Proses Pengomposan TKKS di Salah satu Unit Pengomposan-Jelatang, Jambi.
Berdasarkan
data hasil pengamatan yang dilakukan penulis selama proses pengomposan
tandan kosong kelapa sawit (TKKS) di unit Pengomposan Jelatang, Jambi.
diketahui suhu di jalur pengomposan masih cukup tinggi pada saat
dilakukan pemanenan kompos, serta terdapat perbedaan suhu pada beberapa
titik lokasi di jalur pengomposan
Suhu
yang tinggi merupakan salah salah satu faktor pembatas aktifitas
mikroorganisme serta laju degradasi material organik. Proses degradasi
bahan organik oleh mikroorganisme akan menimbulkan peningkatan suhu,
yang akan terus meningkat dalam suasana anaerob. Hal tersebut dapat
terjadi karena panas yang dihasilkan oleh proses metabolisme mikrobia
akan terisolasi di dalam tumpukan kompos hingga melebihi panas yang
dapat dilepaskan ke lingkungan. Proses degradasi material organik dengan
laju tertinggi (optimal) biasanya terjadi pada suhu antara 35 dan
55°C.
Perbedaan
suhu pada beberapa titik lokasi di jalur pengomposan disebabkan oleh
penambahan kompos matang (Starter) yang kurang merata pada jalur
pengomposan, sehingga bagian tumpukan yang mengandung banyak kompos
matang akan memiliki suhu yang lebih tinggi dibandingkan dengan yang
mengandung sedikit kompos matang. Suhu yang lebih tinggi pada perlakuan
penambahan kompos matang dikarenakan pada kompos matang telah terdapat
mikroorganisme dengan jumlah yang cukup banyak, sehingga kompos matang
tersebut dapat menjadi starter untuk proses pengomposan selanjutnya.

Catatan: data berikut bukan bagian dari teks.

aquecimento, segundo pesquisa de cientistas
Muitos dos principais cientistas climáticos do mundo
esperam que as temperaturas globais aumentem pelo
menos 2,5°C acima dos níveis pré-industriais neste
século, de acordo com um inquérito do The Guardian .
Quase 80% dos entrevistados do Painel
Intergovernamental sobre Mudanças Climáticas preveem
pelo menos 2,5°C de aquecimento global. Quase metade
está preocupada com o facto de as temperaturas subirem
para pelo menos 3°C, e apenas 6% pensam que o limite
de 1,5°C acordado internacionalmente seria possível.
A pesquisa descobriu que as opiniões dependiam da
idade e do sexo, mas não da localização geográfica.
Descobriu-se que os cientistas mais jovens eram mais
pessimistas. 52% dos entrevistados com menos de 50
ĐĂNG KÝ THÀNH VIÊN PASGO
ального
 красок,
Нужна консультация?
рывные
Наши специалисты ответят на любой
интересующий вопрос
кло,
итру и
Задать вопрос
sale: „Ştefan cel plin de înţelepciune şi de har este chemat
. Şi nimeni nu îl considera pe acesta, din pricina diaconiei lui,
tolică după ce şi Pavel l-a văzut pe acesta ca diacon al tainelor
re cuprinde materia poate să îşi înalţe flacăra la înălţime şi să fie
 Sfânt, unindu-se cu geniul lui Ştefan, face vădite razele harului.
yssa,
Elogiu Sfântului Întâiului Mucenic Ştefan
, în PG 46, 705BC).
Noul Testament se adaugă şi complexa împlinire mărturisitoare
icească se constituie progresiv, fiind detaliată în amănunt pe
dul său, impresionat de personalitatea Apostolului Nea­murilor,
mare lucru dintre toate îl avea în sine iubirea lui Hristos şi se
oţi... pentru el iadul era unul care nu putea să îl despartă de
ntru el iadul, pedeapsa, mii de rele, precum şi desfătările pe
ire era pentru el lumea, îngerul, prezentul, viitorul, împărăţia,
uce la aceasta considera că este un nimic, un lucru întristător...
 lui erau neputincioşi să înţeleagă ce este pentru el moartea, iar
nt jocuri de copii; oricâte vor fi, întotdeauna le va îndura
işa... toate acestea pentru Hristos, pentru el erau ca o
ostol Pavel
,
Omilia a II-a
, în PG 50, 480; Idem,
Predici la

Adanya starter akan dapat mempercepat proses perombakan bahan organik
pada substrat kompos, hal tersebut ditandai dengan meningkatnya suhu
pada tumpukan kompos.
Sebuah
areal pengomposan harus memiliki sistem drainase yang memungkinkan air
mengalir dengan lancar sehingga tidak terdapat genangan air pada areal
pengomposan. Ketersediaan air sangat menentukan dalam proses pengomposan
untuk memenuhi kelembaban yang dibutuhkan dalam proses pengomposan,
yaitu 50 – 60%. Namun adanya air yang berlebihan justru dapat
mengahambat proses pengomposan, Air yang berlebih menyebabkan
terganggunya mekanisme aerasi yang terjadi secara pasif dalam tumpukan
kompos sehingga pengomposan akan berlangsung secara anaerob.
Sistem
drainase yang terdapat pada areal pengomposan di unit Pengomposan masih
belum dapat mengimbangi banyaknya LCPKS yang diaplikasikan pada
tumpukan kompos. Seringkali terdapat genanagan-genangan air dan LCPKS
pada areal pengomposan. Hal tersebut dapat menghambat mekanisme aerasi
yang menyebabkan kurangnya suply udara (O2) pada tumpukan kompos. Jika
tidak terdapat cukup udara, dekomposisi terjadi secara anaerob, yang
perosesnya lebih lambat daripada pengomposan secara aerob.
Proses
pengomposan TKKS di Unit Unit berlangsung dalam waktu 2-3 bulan. Kompos
yang sudah matang memiliki kriteria sebagai berikut:
- Terjadi perubahan warna menjadi coklat kehitaman
- Suhu sudah turun dan mendekati suhu pada awal proses pengomposan
- Jika diremas, TKKS mudah dihancurkan atau mudah putus serat-seratnya
- Pengamatan secara kimia ditunjukkan dengan rasio C/N yang sudah turun (25-30), rasio C/N awal TKKS berkisar antara 50-60.
Pada
kompos yang dihasilkan di unit Pengomposan telah terjadi perubahan
warna menjadi kecoklatan . Namun pada saat pemanenan, tumpukan kompos
yang dihasilkan masih memiliki temperatur yang cukup tinggi (49°C).
Tingginya temperatur pada tumpukan kompos menunjukkan bahwa proses
pengomposan TKKS di Unit Pengomposan belum sepenuhnya selesai pada saat
dilakukan pemanenan. Rasio C/N kompos telah mengalami penurunan, yaitu
berkisar antara 6,44-16,16. Penurunan rasio C/N tersebut tidak dapat
digunakan sebagai parameter kematangan kompos, karena pada proses
pengomposan dilakukan penambahan pupuk N (urea) sehingga terjadi
peningkatan kandungan unsur N pada kompos.